Happiness would perhaps only come if we had the assurance of losing something so valuable to gain something even better in return.

Perhaps that’s why people
commit suicide and euthanasia. Perhaps this is an effort to get rid of emotional and/or physical suffering in the hope of something better.

Coming back to the spirit of happiness, a close friend of mine once mentioned how she thought that the hospital is such a sad and dull place. She thought it needed more colour, more spice, more life.

Well, maybe instead of hospitals we should have parties. And doctors ought to be trained in the art of disk-jockeying to allow them to give the occasional “Ikibamba sana wapi nduru!” signal to hired
professional screamers. (Translation: If you are on a high, make some noise!)
Maybe hospitals will have some colour then.

But what do doctors do in the wards in the meantime?

Well, there’s plenty of study in pursuit of the healing gem of knowledge. There’s talking to patients to try and figure out what the problem is in relation to the doctor’s amount of knowledge though books and previous experiences.

There’s requesting for laboratory and radiographic tests. There’s the drafting of management plans and follow up. There’s attending ward rounds to assess progress.

However, upon progress towards healing, there is no nduru (screams of
jubilation). Doctors don’t do nduru: at least not in front of patients. They nod in agreement after hearing the words “discharge this patient” and move on to the next patient.

As a third year student in the University of Nairobi, I was excited to wear a red name tag that highlighted my usefulness in performing critical life-saving procedures like carrying patient samples to the laboratory, and fetching patient files from the nurses’ station to bring to the ward round. This was supposed to be
an important step in becoming a super-doctor and I had to respect the process…Or so I thought.
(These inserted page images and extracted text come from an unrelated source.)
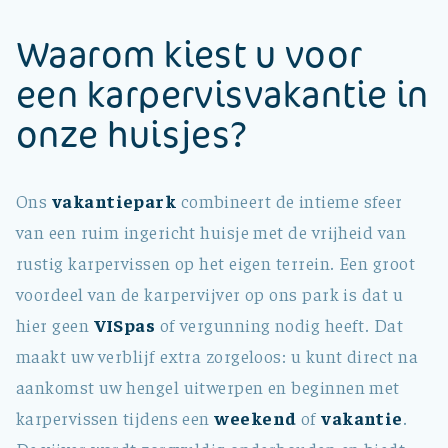
Waarom kiest u voor
een karpervisvakantie in
onze huisjes?
Ons
vakantiepark
combineert de intieme sfeer
van een ruim ingericht huisje met de vrijheid van
rustig karpervissen op het eigen terrein. Een groot
voordeel van de karpervijver op ons park is dat u
hier geen
VISpas
of vergunning nodig heeft. Dat
maakt uw verblijf extra zorgeloos: u kunt direct na
aankomst uw hengel uitwerpen en beginnen met
karpervissen tijdens een
weekend
of
vakantie
.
All was ok until it happened. It was one of the most grotesque
encounters I’ve had to face.
An ulcer that had grown so large in diameter on a patient’s abdomen in the surgical wards that I could see his intestines popping out with pus all over. The nurses were daring enough to be covering it. The young man was emaciated and sat trembling under the cold of a chilly morning breeze on an overcast day.

The sliding windows were wide open. He was not talking but he was alive. I was torn between a mixture of compassion and helplessness. I told myself I would have a conversation with him the following morning after he had been attended to, only to find his bed empty. His breath had ceased to exist.

This was the first patient I saw die in the hospital. He had a life. He had a
livelihood. He had a family. He was no more.

Did he know he was going to die?
Did death pay him a surprise visit? What was going through his mind during his final moments on earth? Was he at peace? Was he content? Was he happy?

I keep thinking this aloud to myself as I watch people depart from this world after so much work has been put in to try and save their lives. Sometimes it’s people who are desperately needed in their communities.

They are fathers.

They are mothers.

They are leaders.

They are colleagues.

They are friends.

But we still have to watch as dependants are given room to suck it up and move on. They looked at the
daktari with hope. Now they can barely face him or her in the eye. Fundraisers to settle hospital bills are conducted and people go back to their routines, mostly still carrying the burden of absence and wondering to themselves,

Is there a better tomorrow? Will the pain of losing such a unique individual who was part of my life go away?”

Well, doctors sometimes adapt and learn to view their profession as mere tasks that can either reap a positive fruit or fail miserably: just like any other job or business.

But others see it differently.

They grasp the opportunity to see and share in the dying moments of their patients and watch as they ponder over the quality of their relationships and review their commitment to struggle. They perhaps struggled to find meaning in life. They could have struggled for a cause they believed in.

These doctors would watch empathetically as they look into their eyes that seem to grapple with the tension that lies behind the question, “What happens next?”